Toy case. Imagine the three tokens ["The", "cat", "slept"]. When the model updates the token "slept", its query can be thought of as asking, “Who is performing this action?” The key for "cat" is more likely to match that question than the key for "The", so the value from "cat" contributes more strongly to the new representation of "slept".

You can read that process in plain language like this:

"slept" asks a question
-> "cat" matches that question well
-> "cat" sends more information forward

2.5 Why the dot product?

The term \(QK^T\) computes similarity scores between queries and keys. A larger dot product means stronger alignment between “what this token wants” and “what that token offers.”

If you are new to the dot product, here is the simplest intuition:

  • if two vectors point in similar directions, the dot product tends to be larger
  • if they are unrelated, the dot product tends to be smaller
  • if they oppose each other, it can even become negative

In attention, we use this as a learned similarity test.
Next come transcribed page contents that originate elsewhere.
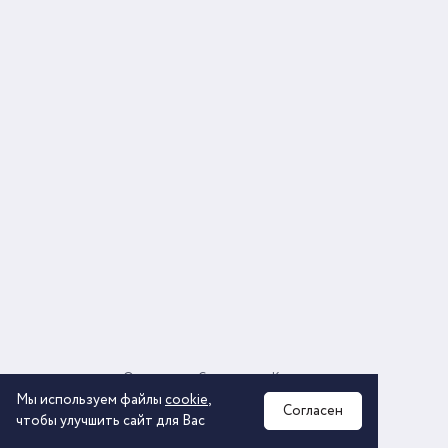
О компании
Соглашение
Контакты
Политика обработки персональных данных
Мы используем файлы
cookie
,
Согласен
чтобы улучшить сайт для Вас
2026 © ООО «КОМОС ГРУПП» «Торговая компания»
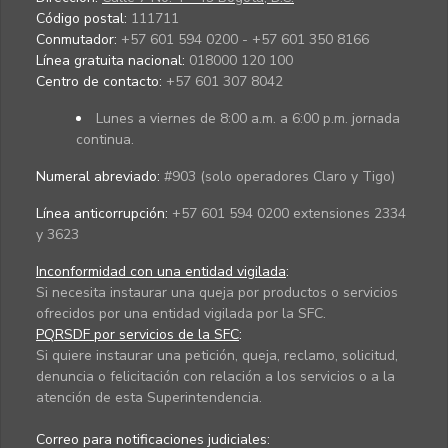
Código postal:
111711
Conmutador:
+57 601 594 0200 - +57 601 350 8166
Línea gratuita nacional:
018000 120 100
Centro de contacto:
+57 601 307 8042
Lunes a viernes de 8:00 a.m. a 6:00 p.m. jornada
continua.
Numeral abreviado:
#903 (solo operadores Claro y Tigo)
Línea anticorrupción:
+57 601 594 0200 extensiones 2334
y 3623
Inconformidad con una entidad vigilada
:
Si necesita instaurar una queja por productos o servicios
ofrecidos por una entidad vigilada por la SFC.
PQRSDF por servicios de la SFC
:
Si quiere instaurar una petición, queja, reclamo, solicitud,
denuncia o felicitación con relación a los servicios o a la
atención de esta Superintendencia.
Correo para notificaciones judiciales:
We are not comparing words directly. We are comparing their learned query and key vectors.

Toy case. Suppose one query is \(q = [2, 1]\). If the key for "cat" is \(k_{cat} = [2, 1]\), then \(q \cdot k_{cat} = 5\). If the key for "The" is \(k_{the} = [0, 1]\), then \(q \cdot k_{the} = 1\). The model will treat "cat" as more relevant than "The" for that query.
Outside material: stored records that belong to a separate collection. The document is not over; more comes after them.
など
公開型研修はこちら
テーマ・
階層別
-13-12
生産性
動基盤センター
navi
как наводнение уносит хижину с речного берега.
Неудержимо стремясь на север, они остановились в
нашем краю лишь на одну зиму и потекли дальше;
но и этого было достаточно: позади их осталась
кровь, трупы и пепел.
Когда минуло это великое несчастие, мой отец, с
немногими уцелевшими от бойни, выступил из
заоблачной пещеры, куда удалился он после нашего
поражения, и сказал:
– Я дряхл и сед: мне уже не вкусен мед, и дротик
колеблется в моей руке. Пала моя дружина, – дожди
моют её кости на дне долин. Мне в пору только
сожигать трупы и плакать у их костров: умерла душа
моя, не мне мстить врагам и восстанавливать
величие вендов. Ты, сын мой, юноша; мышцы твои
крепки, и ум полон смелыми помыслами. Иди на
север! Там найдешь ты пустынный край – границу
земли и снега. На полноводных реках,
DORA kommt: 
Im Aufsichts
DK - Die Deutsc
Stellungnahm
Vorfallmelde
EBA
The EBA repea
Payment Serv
This means dot products give us a very compact answer to the question:

“Which tokens match what I need right now?”

2.6 Why divide by \(\sqrt{d_k}\)?

As the key/query dimension \(d_k\) grows, raw dot products tend to grow in magnitude. Large scores can make the softmax output extremely peaked, which leads to unstable learning and weak gradients. Dividing by \(\sqrt{d_k}\) keeps the score scale more controlled.
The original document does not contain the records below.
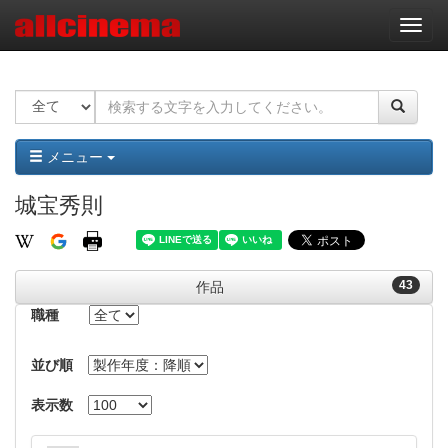
ナ
ビ
ゲ
ー
シ
ョ
ン
メニュー
城宝秀則
43
作品
職種
並び順
表示数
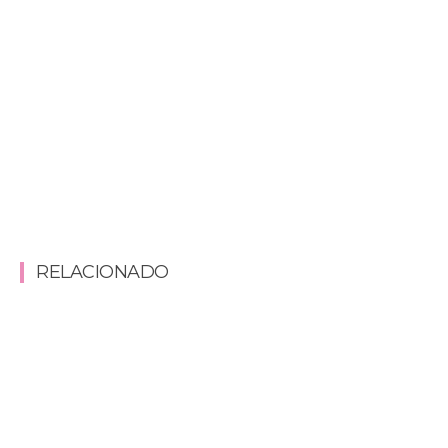
RELACIONADO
In beginner language, the scaling factor is a numerical stabilizer. It does not change the logic of attention. It keeps the score values in a range where softmax behaves more smoothly.

Without scaling:

  • large dimensions can create very large scores,
  • very large scores can make one token dominate too aggressively,
  • and learning becomes less stable.

This motivation is emphasized in the Transformer paper and is also discussed in beginner-friendly form in Sebastian Raschka’s walkthrough.

Toy case. Suppose a raw dot-product score is 8 when \(d_k = 4\). After scaling, it becomes \(8 / \sqrt{4} = 4\). If another layer has a raw score 32 when \(d_k = 64\), scaling gives \(32 / \sqrt{64} = 4\) again. The scaling keeps scores from exploding just because the vector dimension is larger.

So the question is not “Why make the score smaller?” The better question is:

“Why keep score magnitudes comparable as vector size changes?”

That is what the scaling term does.

2.7 What does softmax do?

Softmax converts each row of scores into a probability-like distribution:

  • every value becomes non-negative,
  • each row sums to 1,
  • larger scores receive larger weights.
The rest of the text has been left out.